◆ Saved data entries:

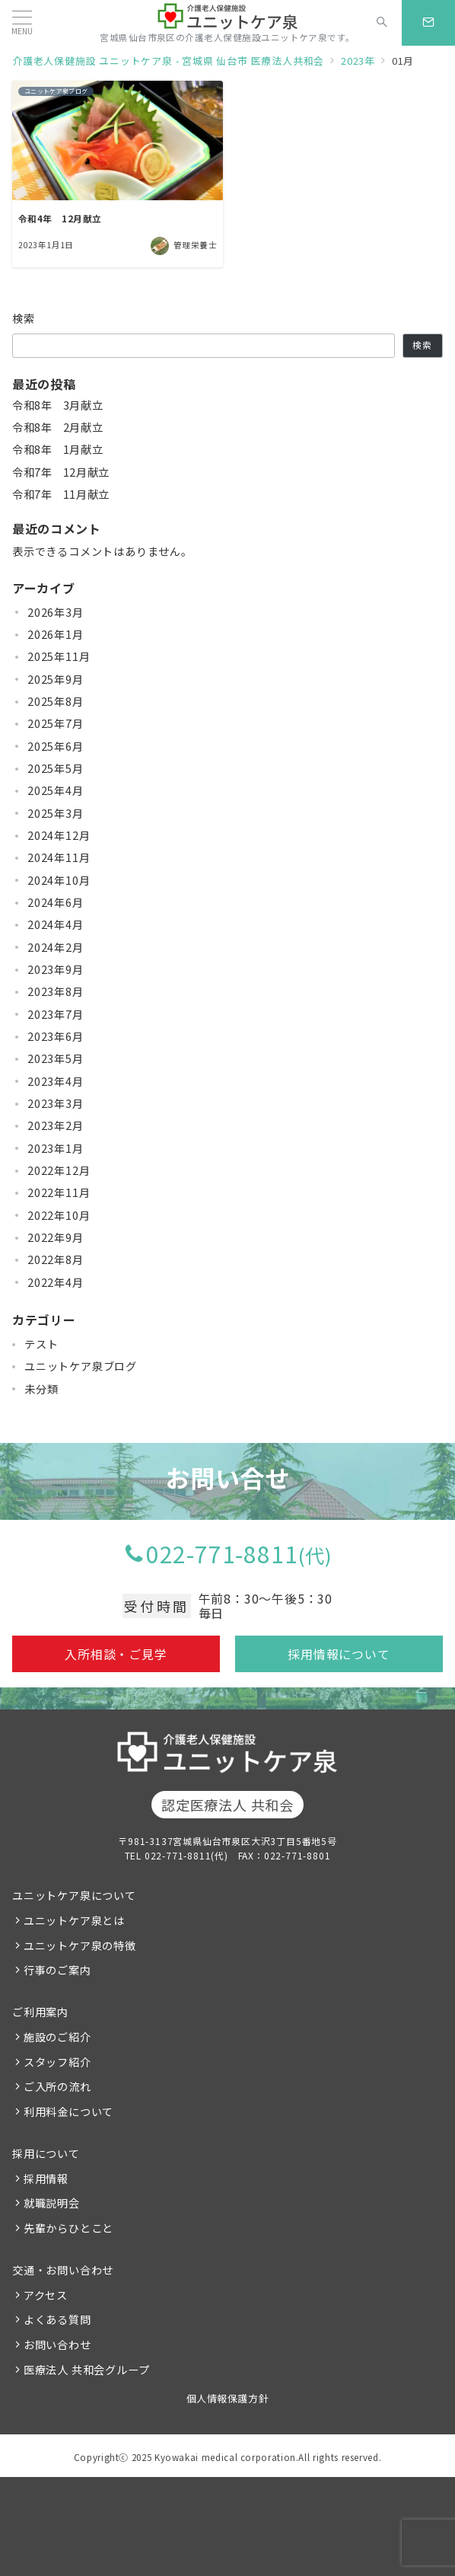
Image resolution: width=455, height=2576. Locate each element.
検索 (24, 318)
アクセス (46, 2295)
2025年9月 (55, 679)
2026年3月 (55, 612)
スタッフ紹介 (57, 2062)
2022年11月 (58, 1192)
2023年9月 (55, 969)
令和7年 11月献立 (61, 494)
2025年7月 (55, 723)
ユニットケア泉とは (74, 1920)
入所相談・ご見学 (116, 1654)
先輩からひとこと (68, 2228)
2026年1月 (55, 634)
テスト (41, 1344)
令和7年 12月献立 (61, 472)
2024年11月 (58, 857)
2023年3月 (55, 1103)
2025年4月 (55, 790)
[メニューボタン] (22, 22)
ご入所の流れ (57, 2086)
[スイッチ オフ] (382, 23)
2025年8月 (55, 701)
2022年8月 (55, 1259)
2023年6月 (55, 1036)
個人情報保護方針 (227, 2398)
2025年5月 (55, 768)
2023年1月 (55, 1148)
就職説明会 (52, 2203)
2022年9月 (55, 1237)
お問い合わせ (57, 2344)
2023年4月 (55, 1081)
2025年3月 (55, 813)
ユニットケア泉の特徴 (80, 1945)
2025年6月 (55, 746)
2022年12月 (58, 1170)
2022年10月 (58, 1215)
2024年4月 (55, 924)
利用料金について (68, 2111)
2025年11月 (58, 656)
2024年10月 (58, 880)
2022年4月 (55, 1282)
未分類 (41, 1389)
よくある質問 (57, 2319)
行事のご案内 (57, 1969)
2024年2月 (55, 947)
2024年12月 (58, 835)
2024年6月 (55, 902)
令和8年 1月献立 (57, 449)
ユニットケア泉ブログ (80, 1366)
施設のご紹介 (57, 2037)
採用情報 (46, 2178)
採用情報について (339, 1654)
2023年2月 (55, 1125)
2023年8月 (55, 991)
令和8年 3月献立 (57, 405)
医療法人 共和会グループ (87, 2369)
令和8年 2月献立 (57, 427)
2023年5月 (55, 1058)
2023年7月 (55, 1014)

* * *

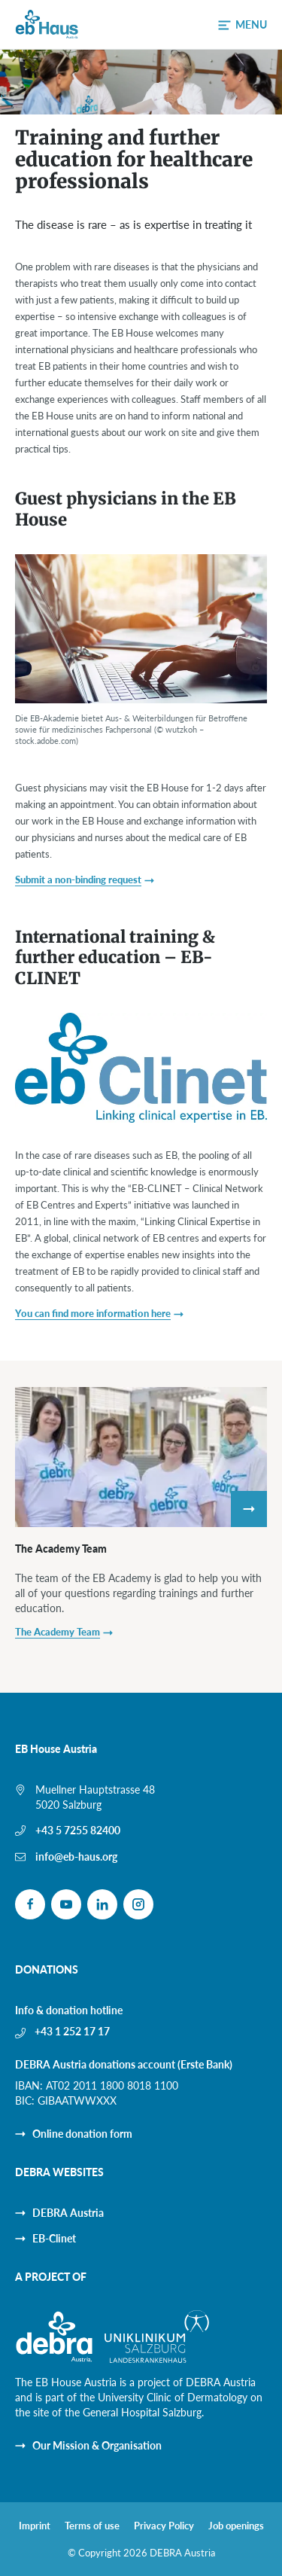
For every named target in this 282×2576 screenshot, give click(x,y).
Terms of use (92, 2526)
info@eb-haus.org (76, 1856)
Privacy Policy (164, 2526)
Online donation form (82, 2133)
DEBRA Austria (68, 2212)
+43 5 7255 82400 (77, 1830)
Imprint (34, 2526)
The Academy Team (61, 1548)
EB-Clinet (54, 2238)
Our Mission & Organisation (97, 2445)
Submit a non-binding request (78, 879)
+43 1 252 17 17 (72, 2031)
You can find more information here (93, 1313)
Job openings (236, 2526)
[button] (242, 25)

==

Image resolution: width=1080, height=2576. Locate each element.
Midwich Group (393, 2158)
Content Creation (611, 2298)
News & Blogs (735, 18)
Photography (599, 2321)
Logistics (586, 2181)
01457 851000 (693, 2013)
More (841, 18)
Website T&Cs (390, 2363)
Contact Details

◆ How to complete this task: Look for the word "height" in the data, then return every line that contains it.

◆ Solution for this exercise:
Image resolution: width=455, height=2576. Locate each element.
Image resolution: width=1080, height=2576. Locate each element.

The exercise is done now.